The Newdigate family regularly donated £5 a year to help finance a teacher in the village. In 1816 Robert Evans, the Newdigate family’s Land Agent (and father of George Eliot) records: ‘Paid James Morris bill for masonry work at Astley School, £14 0s 8d’, a considerable if not enormous sum. It seems likely this was not for a school building but rather to improve the house near the church which was used as a schoolroom and accommodation for a teacher(s). Young children would attend from about four years of age until eight or nine when they would leave for employment. The education involved the three Rs of reading, writing and arithmetic and a fourth R, religious instruction.
A danger to educate
Traditionally it had been felt dangerous to educate the common people at all, as it would give them ideas above their God-given station in life, but opinion was changing. Increasing numbers now concluded that elementary education could influence children in a suitable direction for the rest of their lives.

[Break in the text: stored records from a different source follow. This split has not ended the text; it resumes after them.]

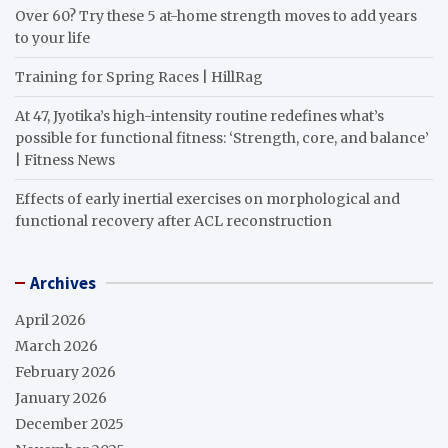
Over 60? Try these 5 at-home strength moves to add years
to your life
Training for Spring Races | HillRag
At 47, Jyotika’s high-intensity routine redefines what’s
possible for functional fitness: ‘Strength, core, and balance’
| Fitness News
Effects of early inertial exercises on morphological and
functional recovery after ACL reconstruction
Archives
April 2026
March 2026
February 2026
January 2026
December 2025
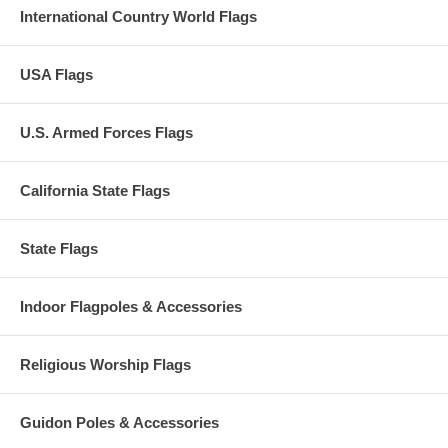
International Country World Flags
USA Flags
U.S. Armed Forces Flags
California State Flags
State Flags
Indoor Flagpoles & Accessories
Religious Worship Flags
Guidon Poles & Accessories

By 1835 Rebecca Dawson taught reading and writing at an elementary level, needlework to the girls and simple arithmetic to the boys. Family links between teachers were common and sometimes a whole family’s status could be raised through teaching. In the early 1850s Astley schoolteacher Thomas Robinson trained his two sons and a daughter, Thomas Junior, Cyrenius and Sarah-Anne, to follow in his footsteps.
Changes brought on by the Education Act
The Education Act of 1870 encouraged school attendance even if it did not make it compulsory, and a higher proportion of children of this age were now in school. In 1871 Charles Newdegate constructed a school building, marked with the date and his initials. It was built in the old schoolroom style, just one large room, and there was a small playground. It was built to connect to the existing ‘school house’ which in future was to be used just as a private dwelling for the Schoolmaster and Schoolmistress.
The charitable status of the school originally meant no charge for the education. But with the decline in the canal shares that had helped his finances, coupled with the expense of the new school building, Charles Newdegate decided on fees between 3d and 6d a week, based on ability to pay. In 1877, 34 pupils were recorded divided into three classes of different ages.